The third form in which proteids may be consumed in the body is in the actual replacement of worn-out cells. The skin, the hair, and the mucous or lining membranes of the body-cavities are constantly being cast off on the external surface, new cells being formed underneath. When cells within the interior of the body have become injured, or have passed their usefulness, they are removed by the phagocytes or white blood-corpuscles, and must be replaced by other cells. In the case of bacterial infections, as tumors, boils, or contagious dis-eases, the bacteria feed upon the proteids of the blood. The white blood corpuscles are destroyed in the conflict, or effort to remove the intruders, and all these substances must be replaced by proteids from food.

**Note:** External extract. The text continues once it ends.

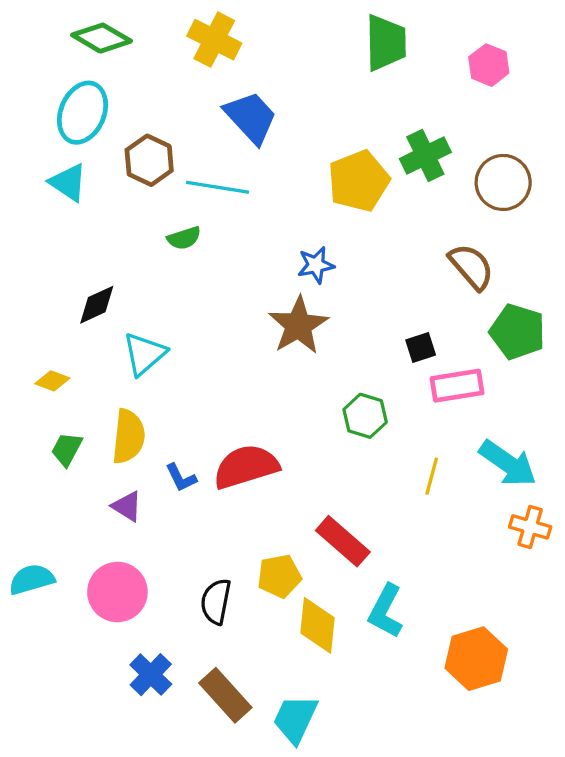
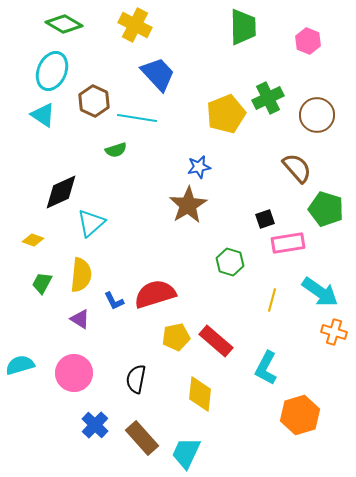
black diamond: (97, 305) -> (61, 192), size x1.4
yellow pentagon: (279, 576) -> (176, 337), moved
cyan L-shape: (386, 611) -> (266, 368), moved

THE ACTION AND THE COMPOSITION OF PROTEIDS
Determination of income and outgo of nitrogen
The gain or loss of body-proteids is indicated by the gain or loss of nitrogen. The income of nitrogen can be ascertained by analyzing the food. The outgo of nitrogen is computed by analyzing the products excreted from the body. If the body at the beginning and at the end of an experimental period is carefully watched, and the income and the outgo of nitrogen determined, we can compute the amount of gain in the body that is nitrogenous tissue. The other gain or loss of body-weight must be fat. These calculations cannot be made exact, owing to the amount of food and water that may be in the digestive organs at the time the various weighings are made.
Why proteids are converted into peptones
We have learned that in the digestive tract foods are converted into a soluble form of proteid known as peptone. The purpose of this conversion and the fine subdivisions of food produced by the various digestive juices are to reduce it to a form which will readily pass through the walls of the alimentary canal.
Nitrogen and urea
This is all that was known about proteid metabolism until within very recent years. The older scientists followed proteid digestion until the soluble peptone stage was reached, at which point all track was lost of the chemical changes and processes until the nitrogen was again excreted by the kidneys in the form of urea.
No scientist attempted to explain how the radically different proteids, such as egg-albumin, milk-casein, and wheat-glutin could appear in the body as blood-globulin, brain-lecithin, or as a myosis of the muscles.